Abstract: | All couples with minor children who filed for divorce within a specific 6‐week period (N = 191 couples) in one jurisdiction were ordered to attend a divorce education program. The control group included about 20 couples randomly selected from each of six 6‐week intervals before and six 6‐week intervals after the treatment interval (N = 243 couples). Archival records were searched for variables such as legal and residential custody award, visitation percentage, and relitigation. The impact of the program was assessed by evaluating, for each variable, whether the data for program interval departed from the straight (regression) line drawn through all the control group intervals. Only the visitation time award significantly differed: 27.75% for treatment couples and 22.46% for control couples. Analyses show that the father's attendance at the program primarily accounts for the difference.
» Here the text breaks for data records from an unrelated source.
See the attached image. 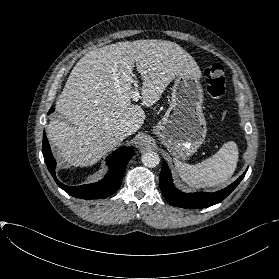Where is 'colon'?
I'll return each instance as SVG.
<instances>
[{
    "label": "colon",
    "mask_w": 279,
    "mask_h": 279,
    "mask_svg": "<svg viewBox=\"0 0 279 279\" xmlns=\"http://www.w3.org/2000/svg\"><path fill=\"white\" fill-rule=\"evenodd\" d=\"M204 76L207 84V91L213 100H219L225 91V70L219 63L209 65Z\"/></svg>",
    "instance_id": "5ec220e1"
}]
</instances>
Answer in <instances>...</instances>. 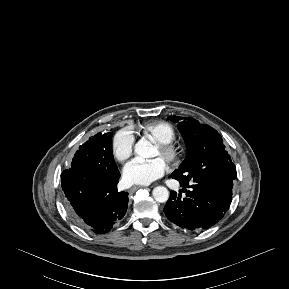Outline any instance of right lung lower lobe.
Returning <instances> with one entry per match:
<instances>
[{"label":"right lung lower lobe","instance_id":"1","mask_svg":"<svg viewBox=\"0 0 289 289\" xmlns=\"http://www.w3.org/2000/svg\"><path fill=\"white\" fill-rule=\"evenodd\" d=\"M118 168L108 173H89L68 169L61 175L67 210L85 230L109 232L124 217L128 193L117 191Z\"/></svg>","mask_w":289,"mask_h":289}]
</instances>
Key Points for the Family Court Community - There are considerable methodological weaknesses in most of the existing evaluations of divorcing parent education programs.
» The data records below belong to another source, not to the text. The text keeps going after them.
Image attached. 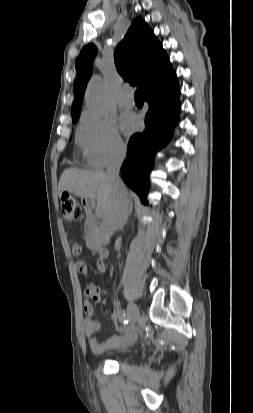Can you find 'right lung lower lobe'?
Segmentation results:
<instances>
[{
    "label": "right lung lower lobe",
    "instance_id": "1",
    "mask_svg": "<svg viewBox=\"0 0 253 413\" xmlns=\"http://www.w3.org/2000/svg\"><path fill=\"white\" fill-rule=\"evenodd\" d=\"M144 95L149 104L145 116V131L130 138L127 159L122 164L121 174L124 182L146 203L154 153L168 143L179 120L178 81L169 85L156 84Z\"/></svg>",
    "mask_w": 253,
    "mask_h": 413
}]
</instances>
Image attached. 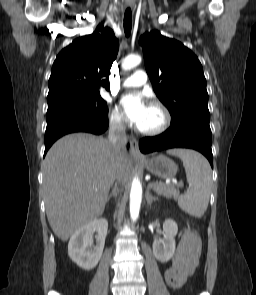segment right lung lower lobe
Returning a JSON list of instances; mask_svg holds the SVG:
<instances>
[{"mask_svg":"<svg viewBox=\"0 0 256 295\" xmlns=\"http://www.w3.org/2000/svg\"><path fill=\"white\" fill-rule=\"evenodd\" d=\"M107 113H82L76 111L47 112L45 132V152L60 137L72 132L101 134L108 128Z\"/></svg>","mask_w":256,"mask_h":295,"instance_id":"obj_1","label":"right lung lower lobe"}]
</instances>
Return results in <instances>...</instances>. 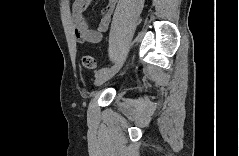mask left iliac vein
I'll list each match as a JSON object with an SVG mask.
<instances>
[{"instance_id": "left-iliac-vein-1", "label": "left iliac vein", "mask_w": 239, "mask_h": 156, "mask_svg": "<svg viewBox=\"0 0 239 156\" xmlns=\"http://www.w3.org/2000/svg\"><path fill=\"white\" fill-rule=\"evenodd\" d=\"M125 61V58L122 59L120 62H118L115 66L108 68L103 74L96 77L94 84L96 86L102 85L104 82L109 80L111 77H113L122 67L123 63Z\"/></svg>"}]
</instances>
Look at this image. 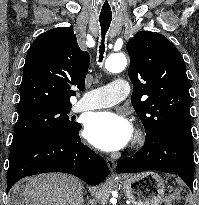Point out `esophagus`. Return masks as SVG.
<instances>
[{"instance_id": "1", "label": "esophagus", "mask_w": 199, "mask_h": 205, "mask_svg": "<svg viewBox=\"0 0 199 205\" xmlns=\"http://www.w3.org/2000/svg\"><path fill=\"white\" fill-rule=\"evenodd\" d=\"M106 162H107V165H108L110 171H111L112 174H113L114 169H115V161H114L113 159H111V158H107V159H106Z\"/></svg>"}]
</instances>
- Stronger, more scientifically rigorous—and thus persuasive—designs are possible in court settings, such as the regression discontinuity quasi‐experimental design we feature here.
- Archival records, such as various court filings, are a rich and relatively untapped source of data.
- Being mandated to attend a single 2‐hour divorcing parent education class caused an increase in the visitation time award in divorce decrees.
- There is a disconnect between being mandated by a judge to attend a program and actual attendance.